Back and forth — “Instead, just a few weeks after Kise was brought aboard, he finds himself in a battle, trying to persuade Trump to go along with his legal strategy and fighting with some other advisers who have counseled a more aggressive posture. The dispute has raged for at least a week, Trump advisers say, with the former president listening as various lawyers make their best arguments.

‘COULD RESULT IN PROLONGED LITIGATION’ — Feds seeks to fast-track appeal in Trump Mar-a-Lago documents fight, by POLITICO’s Kyle Cheney and Josh Gerstein: The Justice Department moved to quickly dismantle the independent review of documents seized from Donald Trump’s Mar-a-Lago estate, contending that the review — ordered by U.S. District Court Judge Aileen Cannon — is impeding its criminal investigation.
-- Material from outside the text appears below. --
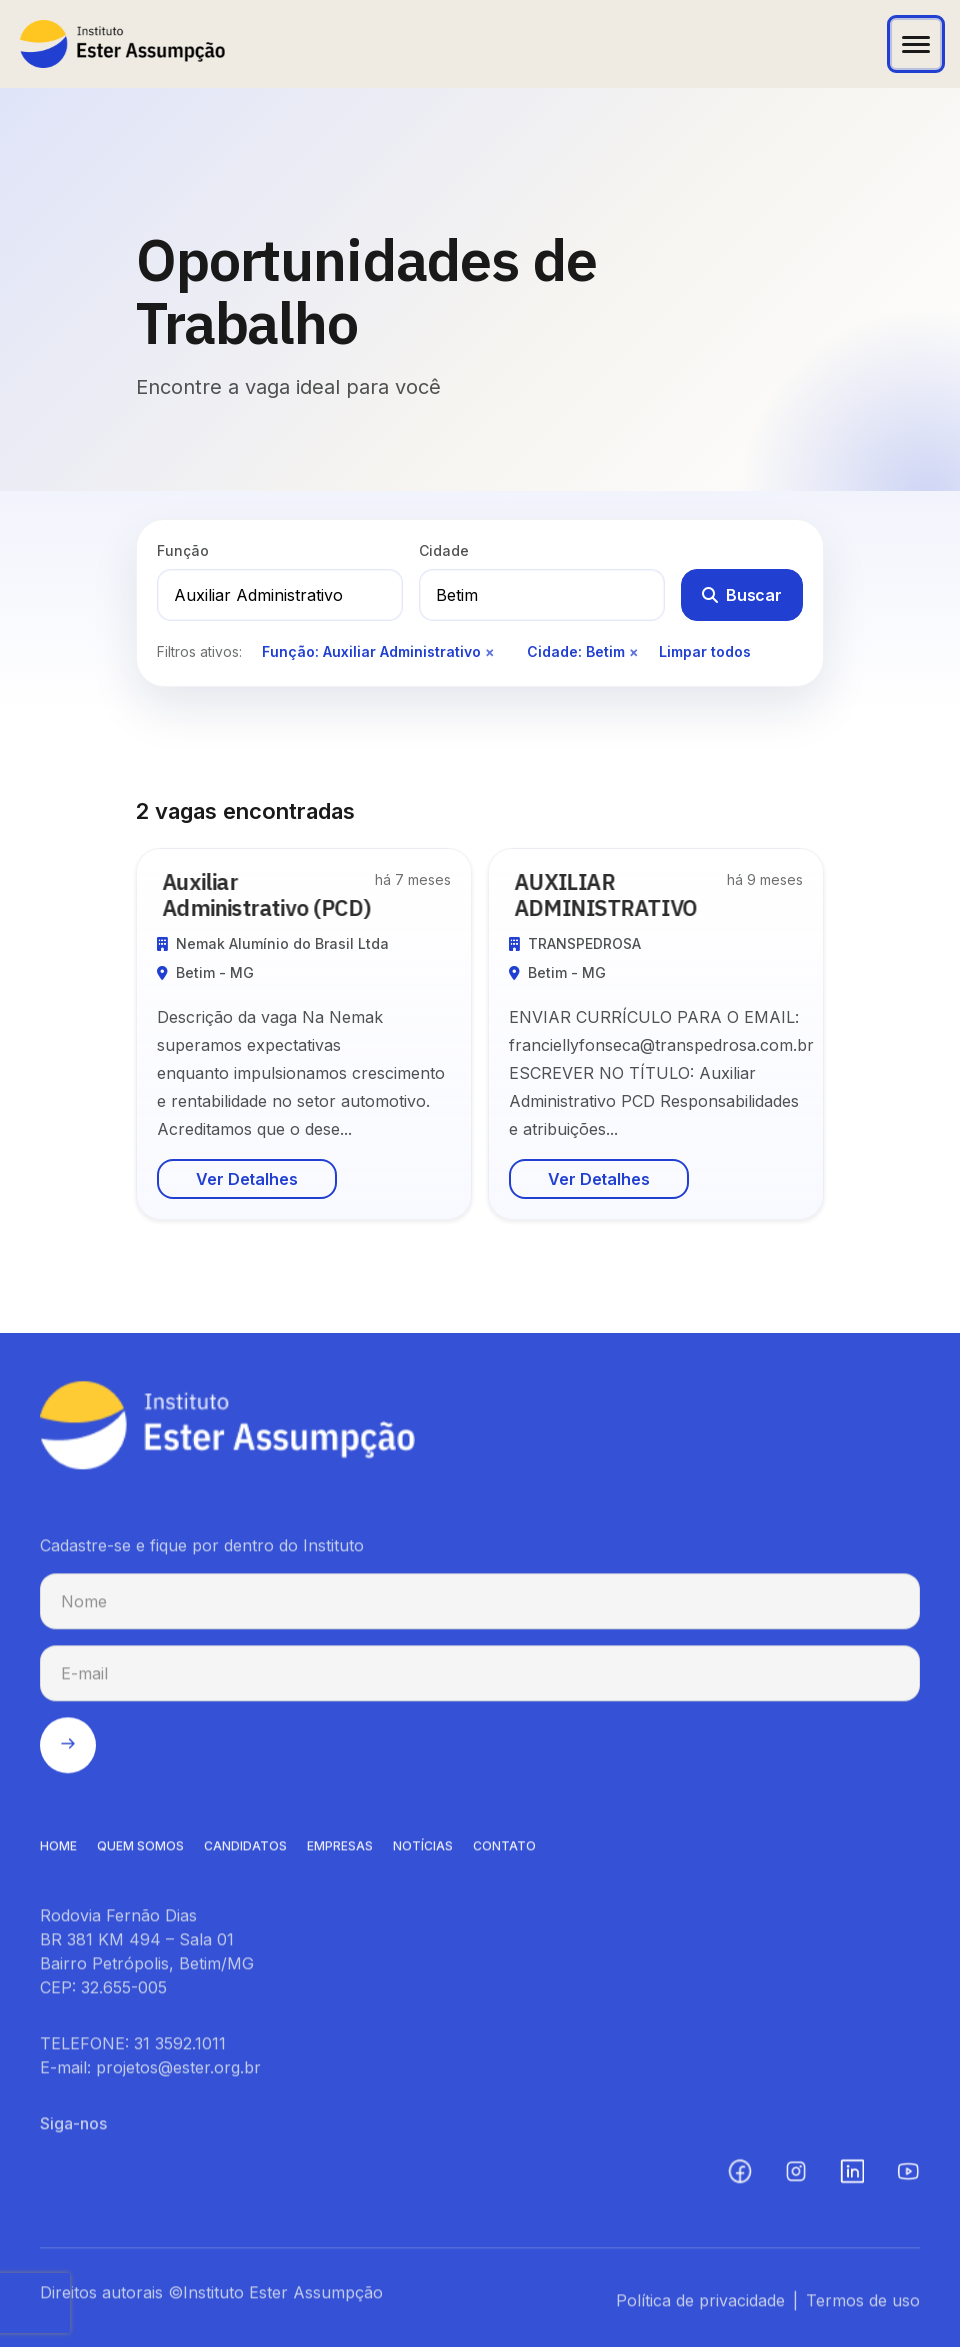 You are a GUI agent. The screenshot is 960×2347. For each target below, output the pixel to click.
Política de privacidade (700, 2307)
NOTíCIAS (423, 1852)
In a 15-page filing asking a federal appeals court to speed its consideration of the issue, prosecutors complained the “special master” review prevents DOJ from accessing thousands of non-classified records recovered from the former president’s estate.

CUSTODY BATTLE— “Records from Trump White House still missing, National Archives says,” by The New York Times’ Luke Broadwater: “The National Archives informed Congress on Friday that members of the Trump White House still had not turned over all presidential records and signaled there could be legal consequences for those who do not comply. In a letter sent to the House Oversight Committee, Debra Steidel Wall, the acting U.S. archivist, said the archives was working to retrieve electronic messages from certain unnamed White House officials who had used personal email and messaging accounts to conduct official business.”
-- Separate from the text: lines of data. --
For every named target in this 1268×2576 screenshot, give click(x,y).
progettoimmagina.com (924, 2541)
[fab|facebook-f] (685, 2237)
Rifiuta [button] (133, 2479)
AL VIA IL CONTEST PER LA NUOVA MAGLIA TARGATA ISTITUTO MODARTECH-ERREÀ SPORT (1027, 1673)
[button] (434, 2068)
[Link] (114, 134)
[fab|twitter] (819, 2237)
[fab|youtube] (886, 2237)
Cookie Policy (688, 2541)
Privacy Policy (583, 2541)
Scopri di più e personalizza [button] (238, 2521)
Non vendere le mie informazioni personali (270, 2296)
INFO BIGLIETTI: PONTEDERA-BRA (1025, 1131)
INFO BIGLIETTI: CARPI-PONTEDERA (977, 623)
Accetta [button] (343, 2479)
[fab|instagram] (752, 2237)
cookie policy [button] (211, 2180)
IDENTIFYING ‘PERLA’— “The story behind DeSantis’s migrant flights to Martha’s Vineyard,” by The New York Times’ Edgar Sandoval, Miriam Jordan, Patricia Mazzei and J. David Goodman: “Until now, little has been known about the woman whom migrants said identified herself only by her first name, ‘Perla,’ when she solicited them to join the flights. A person briefed on the San Antonio Sheriff’s office investigation into the matter told The New York Times that the person being looked at in connection with the operation is a woman named Perla Huerta. Ms. Huerta, a former combat medic and counterintelligence agent, was discharged last month after two decades in the U.S. Army that included several deployments to Iraq and Afghanistan, according to military records.”

— “An island of acceptance in an ever-redder Texas: How San Antonio, a gateway for migrants, became a hunting ground for DeSantis,” by The Boston Globe’s Samantha J. Gross

— “‘Get off our lungs!’: 60 rally against sugar-cane burning in Glades,” by Palm Beach Post’s Chris Persaud

BIRTHDAYS: State Sen. Travis HutsonUrsula Perano with The Daily Beast … Donna Blanton with the Radey law firm.

CORRECTION: An earlier version of Florida Playbook partly misquoted Florida Democratic Party chair Manny Diaz. He said, Republican votes on a federal funding bill were a “level of callous indifference and political opportunism that boggles the mind.”